At Impala, Brown's management team has tried to boost morale by increasing miners' salaries by about 9%, strengthening the bonus-incentive plan, instituting employee shareholding, and improving miners' housing. AngloPlat has taken similar steps, and both firms, along with No. 3 Lonmin, have announced no-harm safety policies with the goal of preventing all job-related deaths and injuries. Even so, mine safety has emerged as a significant issue, in part because deep platinum mines are not easily mechanized. Last year 40 workers died at South Africa's platinum mines, among 199 mine fatalities nationwide. Earlier this year a dozen workers died at AngloPlat's largest mine in Rustenburg, leading the firm to shut down for a week to improve conditions. When AngloPlat's then-CEO Ralph Havenstein resigned in August, he cited safety as a serious problem, and that problem has not gone away: Both AngloPlat and Impala had to temporarily shut mineshafts this fall after fatal accidents. The mineworkers' union held a one-day strike Dec. 4, and, responding to South African President Thabo Mbeki's call for a crackdown on unsafe mines, the nation's mining department plans to conduct safety audits of every mine. Says the union's top safety official, Eric Gcilitshana: "The companies have tried to improve safety, but it's clear that the platinum mines have to do more."

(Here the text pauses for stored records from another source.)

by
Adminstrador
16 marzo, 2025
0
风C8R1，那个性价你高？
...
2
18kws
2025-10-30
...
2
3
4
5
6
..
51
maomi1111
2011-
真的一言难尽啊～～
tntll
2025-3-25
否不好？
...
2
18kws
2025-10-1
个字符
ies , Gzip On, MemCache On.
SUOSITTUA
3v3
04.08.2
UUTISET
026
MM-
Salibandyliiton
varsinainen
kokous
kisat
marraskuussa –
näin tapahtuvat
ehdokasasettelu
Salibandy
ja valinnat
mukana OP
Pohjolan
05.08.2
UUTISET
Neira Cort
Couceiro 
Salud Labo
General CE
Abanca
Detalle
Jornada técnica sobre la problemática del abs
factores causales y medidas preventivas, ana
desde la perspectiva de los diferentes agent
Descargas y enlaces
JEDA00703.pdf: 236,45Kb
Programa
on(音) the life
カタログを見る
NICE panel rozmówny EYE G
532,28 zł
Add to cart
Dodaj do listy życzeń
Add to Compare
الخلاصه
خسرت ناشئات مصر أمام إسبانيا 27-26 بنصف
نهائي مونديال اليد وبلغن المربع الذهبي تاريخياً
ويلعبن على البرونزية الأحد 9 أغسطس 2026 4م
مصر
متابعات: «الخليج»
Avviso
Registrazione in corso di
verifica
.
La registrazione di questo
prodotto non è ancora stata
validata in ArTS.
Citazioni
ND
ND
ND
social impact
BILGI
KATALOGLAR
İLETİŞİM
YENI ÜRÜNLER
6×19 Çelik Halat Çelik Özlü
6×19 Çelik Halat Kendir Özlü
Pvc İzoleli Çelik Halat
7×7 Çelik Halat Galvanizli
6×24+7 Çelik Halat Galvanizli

At Impala's Shaft 10, safety signs are plastered every few yards - placards with slogans such as WE ARE PROUD TO BE SAFE! AND ARE YOU DOING WHAT YOU CAN TO PREVENT ACCIDENTS? Mine managers say everything possible is being done to make the mines safer, and Impala has vowed to end all mine injuries by 2012. But analyst de Hoop contends that some mine injuries are inevitable: "You can have the best safety programs in the world, but there are also attitude problems, and the offered safety equipment is often not used correctly or at all."

How long will the platinum boom continue? Johnson Matthey, a British chemicals company that manufactures catalytic converters, predicted last month that, because of supply pressures, platinum could trade as high as $1,575 an ounce within the next six months. De Hoop agrees that production shortfalls are "likely to place upside pressures on prices." That means that even if demand falls off, platinum isn't likely to lose its shine anytime soon.